Jim P,
I broke everything out at the lowest level that made sense. I had stats like this - stake sprints, layoff of 60-90 days, that went off the favorite etc.... It was a computer report, but I had access to all the details like the dates of actual races, race #, odds, class, distance, track condition, Logic Dictates speed figure for the race (no Beyer\'s back then), my own pace figure for every call of every race (Logic D. didn\'t make pace figures back then), the running position of the eventual winner of the race etc...
I also looked at higher level groups like all sprints, all routes, all claimers, all favorites etc...
When I had a large sample within the lowest level category, I took it at face value. When I had a small sample, I looked at some of the higher level trends to try to draw conclusions.
In the \"rare\" cases that I found something that stood out, I pulled out the racing forms and actually looked at the individual horses and races. I used to keep about 18-24 months of DRF\'s handy in those days so I could look up a horse\'s races that were already off the DRF PPs.
When I examined the stakes in further detail, I noticed it was the Grade 1 level layoffs that did the worst. The one exception was when a very good horse just happened to be returning into a field where he was an obvious stick out. Most of those went off at very short odds and did fine as a group.
It was the more marginal favorites and contenders that seemed to underperform the most even though many did run well.
My conclusion was that in that over 60 day range, the best layoff trainers could get their horses close to their best, but not 100%. Others just had problems. Being a hair short was often enough to get them beat at the Grade 1 level where there are almost always multiple tough contenders and a tough competitive pace etc... but that was not reflected in the odds properly.
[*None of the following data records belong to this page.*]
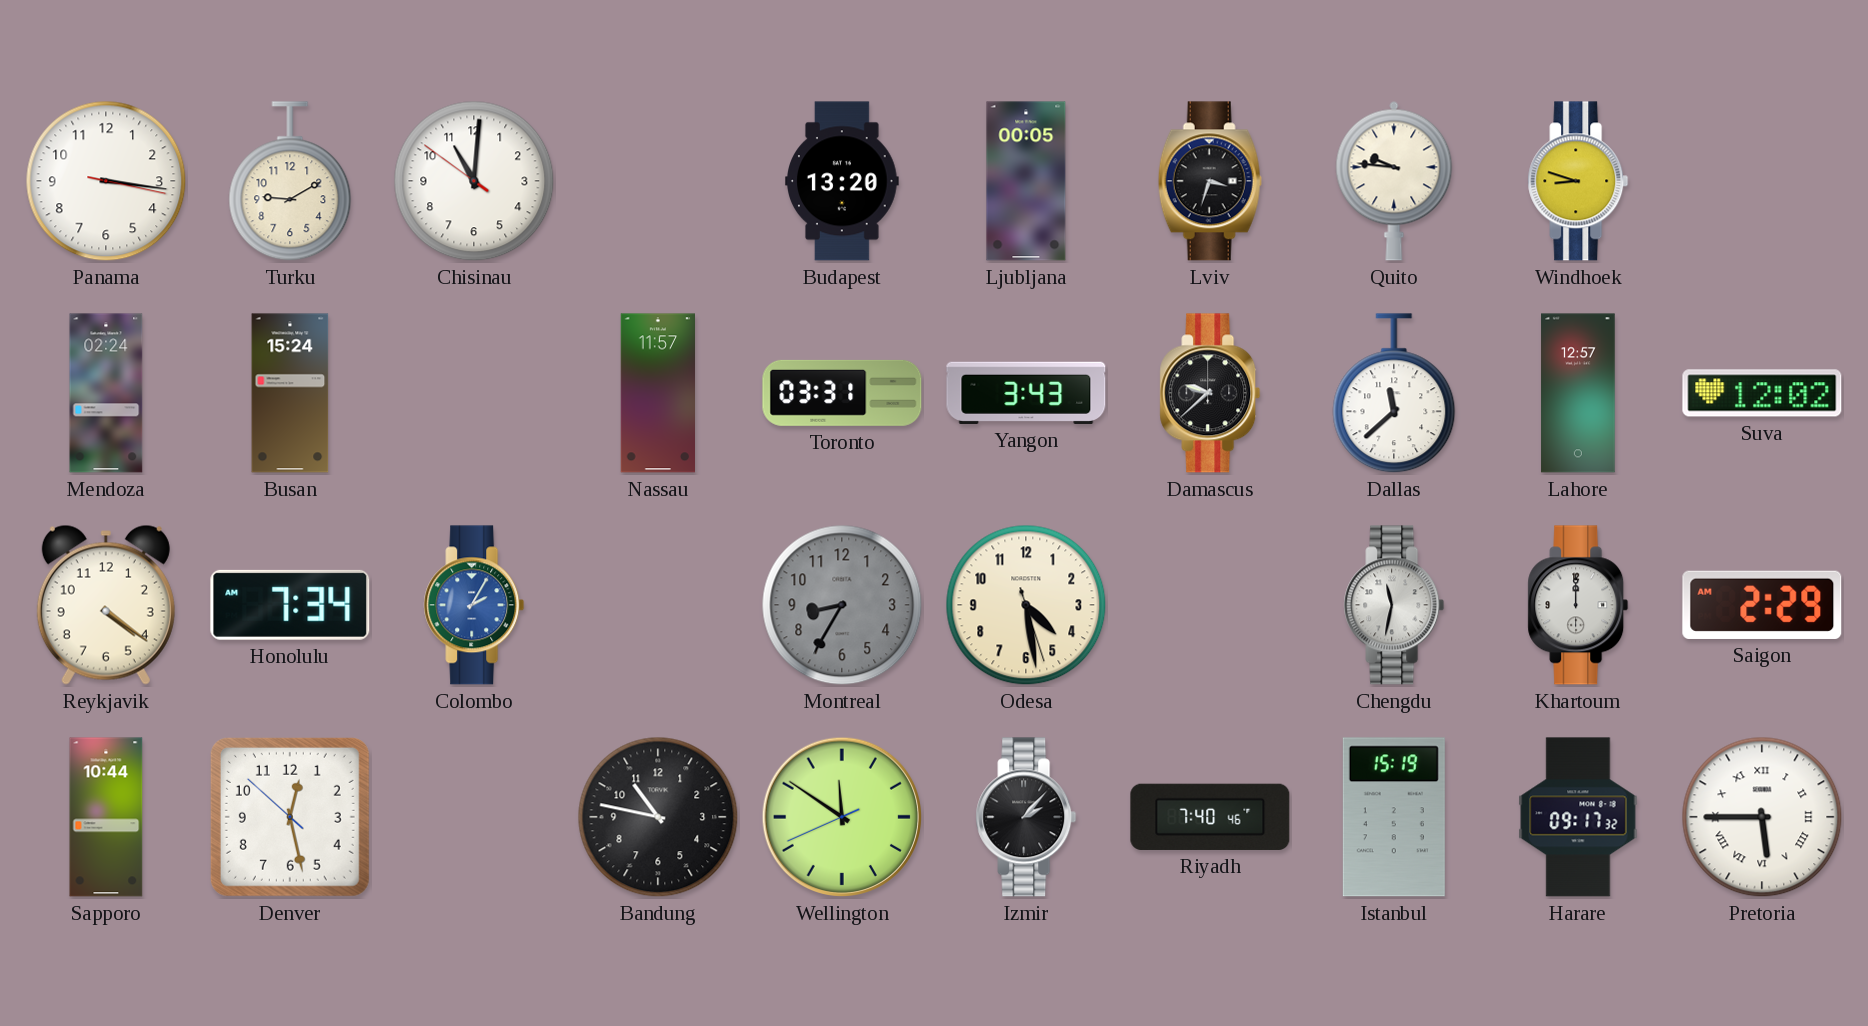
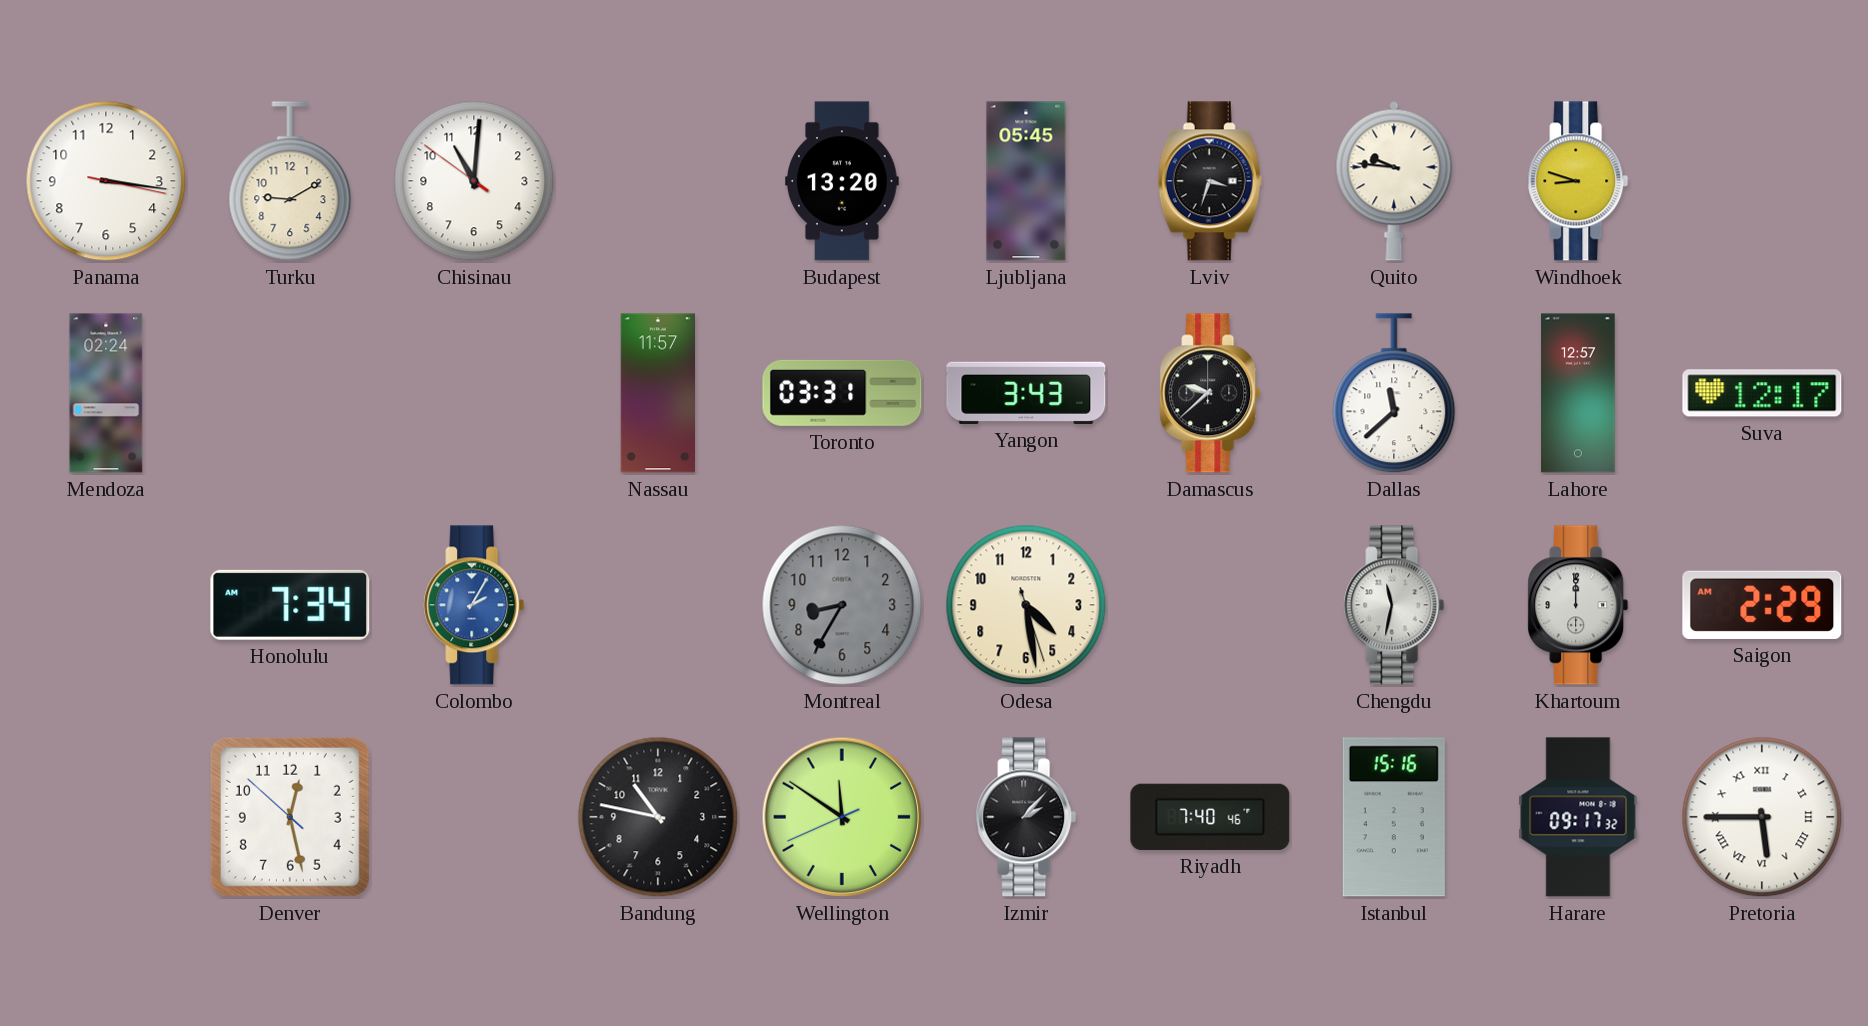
Ljubljana: 00:05 -> 05:45
Busan: 15:24 -> none
Suva: 12:02 -> 12:17
Reykjavik: 4:21 -> none
Sapporo: 10:44 -> none
Istanbul: 15:19 -> 15:16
It isn\'t an automatic toss out. I weigh it as a negative that sometimes does not get built into the odds properly.
I haven\'t kept any further stats since then, but I\'ve been betting against them ever since with success. As with all things, I use some judgement about whether the odds reflect the greater risk etc...
I actually still have most of the original computer print out somewhere, but the database was lost in a computer crash. (and I\'m a compuer guy)

If you know of any other stats like that, please let me know because that BC Sprint stat was very interesting to me. I always game to learn something new.